#' @title RdistDf - Construct Rdistance nested data frames
#'
#' @description Makes an \code{Rdistance} data frame from
#' separate transect and detection
#' data frames. \code{Rdistance} data frames are nested
#' data frames with one row per transect. Detection
#' information for each transect appears in a list-based
#' column that itself contains a
#' data frame. See \bold{Rdistance Data Frames}.
#'
#' \code{Rdistance} data frames can be constructed using calls to
#' \code{dplyr::nest_by} and \code{dplyr::right_jion}, with subsequent
#' attribute assignment (see \bold{Examples}). This routine is
#' a convenient wrapper for those calls.
#'
#' @param transectDf A data frame with one row per transect and
#' columns containing information about the entire transect.
#' At a minimum, this data frame must contain the transect's ID so
#' it can be merged with \code{detectionDf}, (see parameter \code{by})
#' and the amount of effort the transect represents
#' (see parameter \code{.effortCol}).
#' All detections are made on a transect, but not all transects
#' require detections.

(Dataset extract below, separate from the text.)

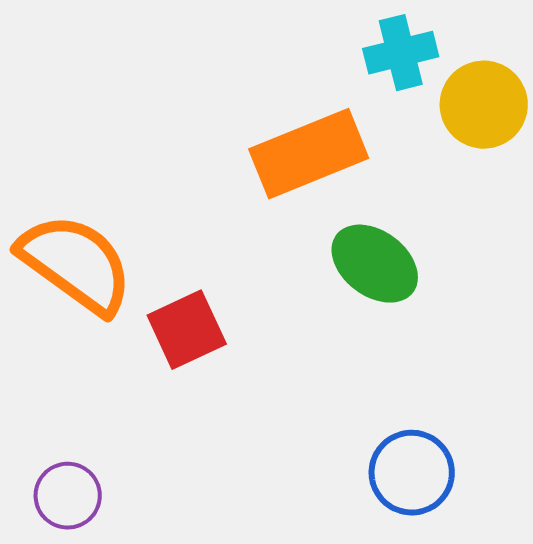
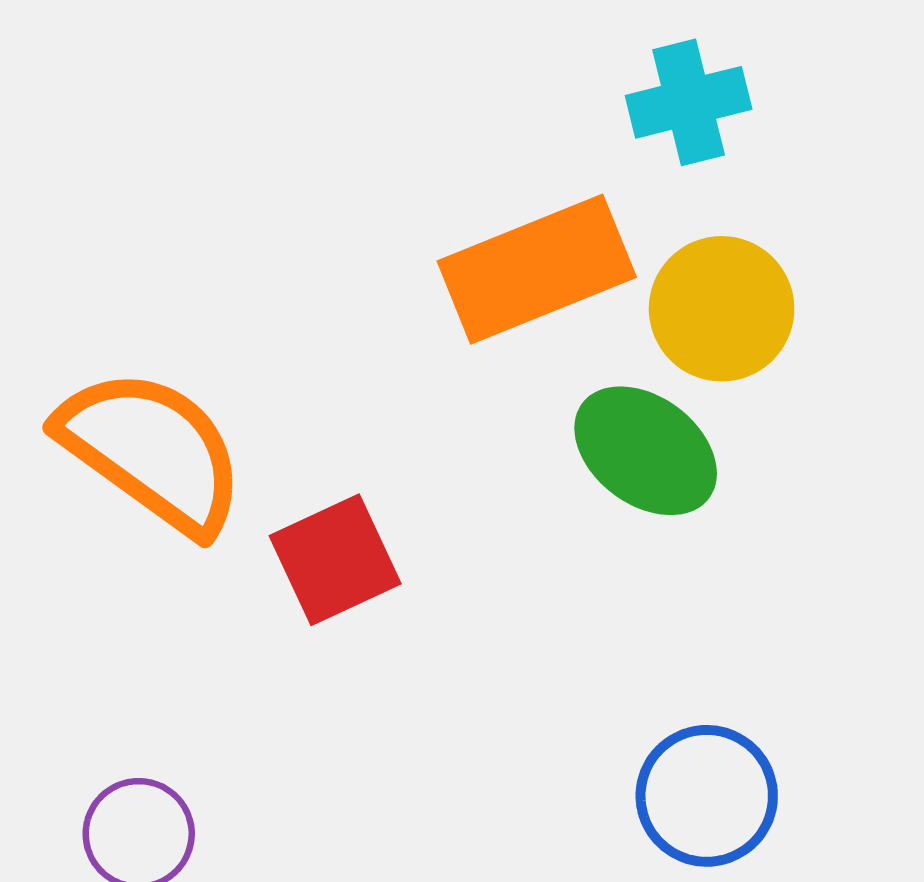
yellow circle: (484, 105) -> (722, 309), moved

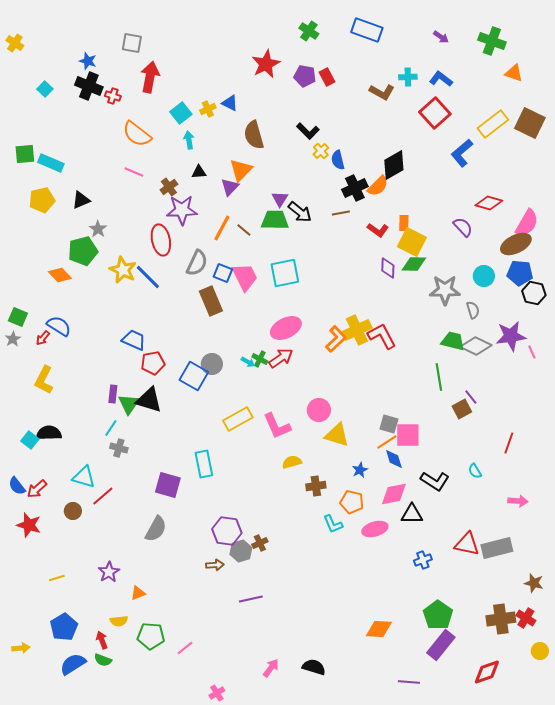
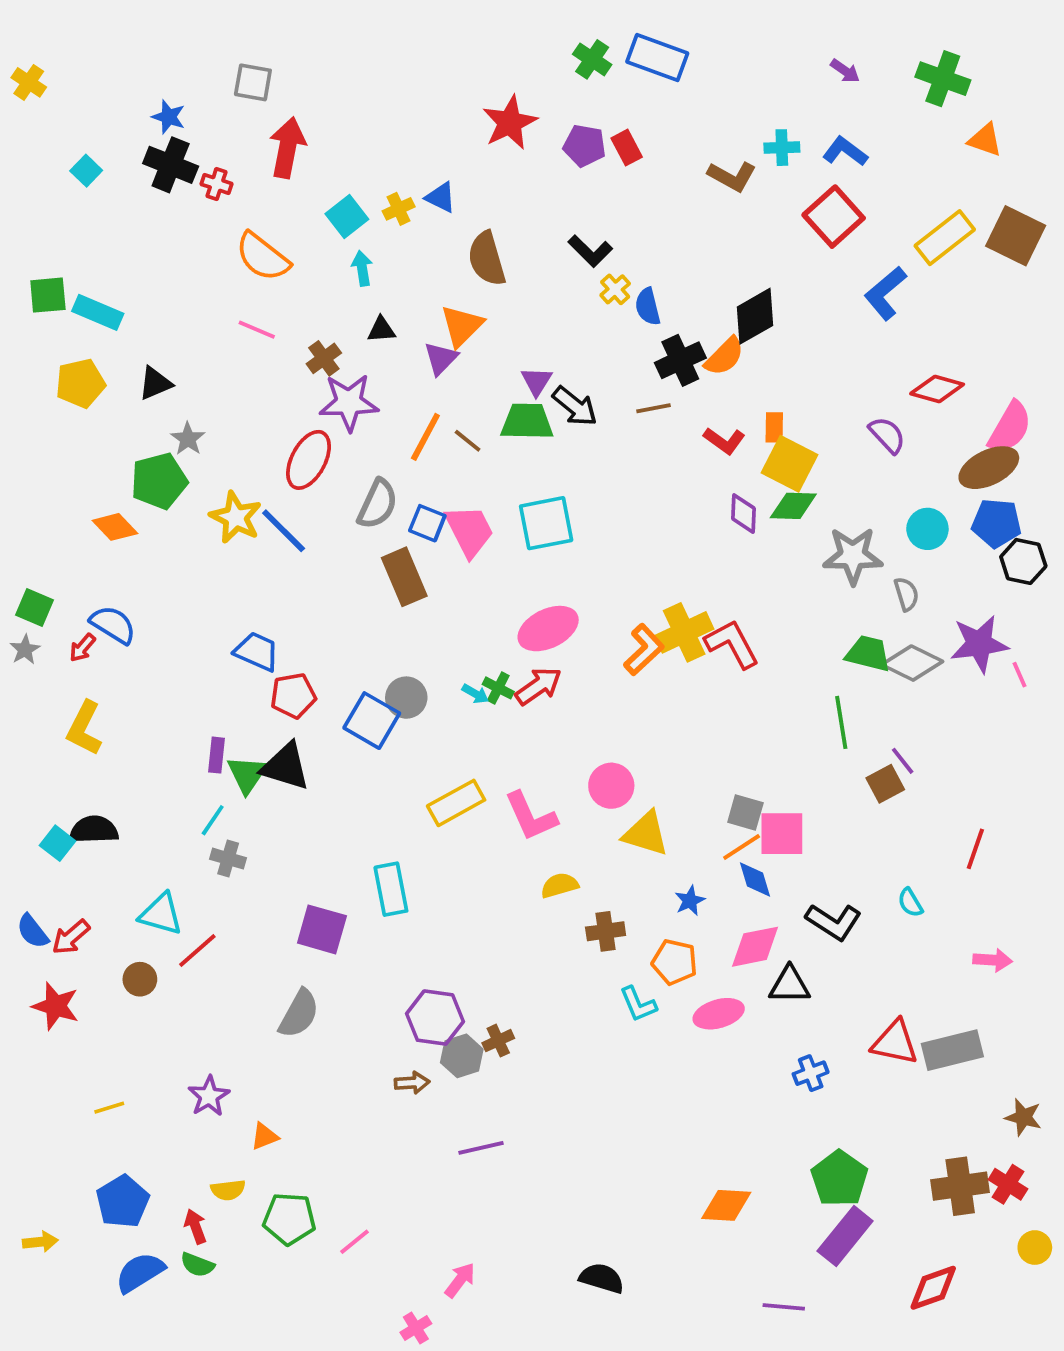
blue rectangle: (367, 30) -> (657, 57), moved
red ellipse: (161, 240) -> (309, 460), turned 40
pink arrow: (271, 668) -> (460, 1280), moved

That is, \code{transectDf}
#' should contain rows, and hence
#' ID's and lengths, of all surveyed transects, even those on
#' which no targets were detected (so-called "zero transects").
#' Transect-level covariates, such
#' as habitat type, elevation, or observer IDs, should appear as variables
#' in this data frame.
#'
#' @param detectionDf A data frame containing
#' detection information associated with each transect.
#' At a minimum, each row of this data
#' frame must contain the following:
#' \itemize{
#' \item \bold{Transect IDs}: The ID of the transect on
#' which a target group was detected so that the
#' detection data frame can be merged with \code{transectDf}
#' (see parameter \code{by}). Multiple detections on the same transect
#' are possible and hence multiple rows in \code{detectonDf}
#' can contain the same transect ID.
#'
#' \item \bold{Detection Distances}: The distance at which each
#' detection was made. The distance column will eventually be
#' specified on the left-hand
#' side of \code{formula} in a call to \code{dfuncEstim}.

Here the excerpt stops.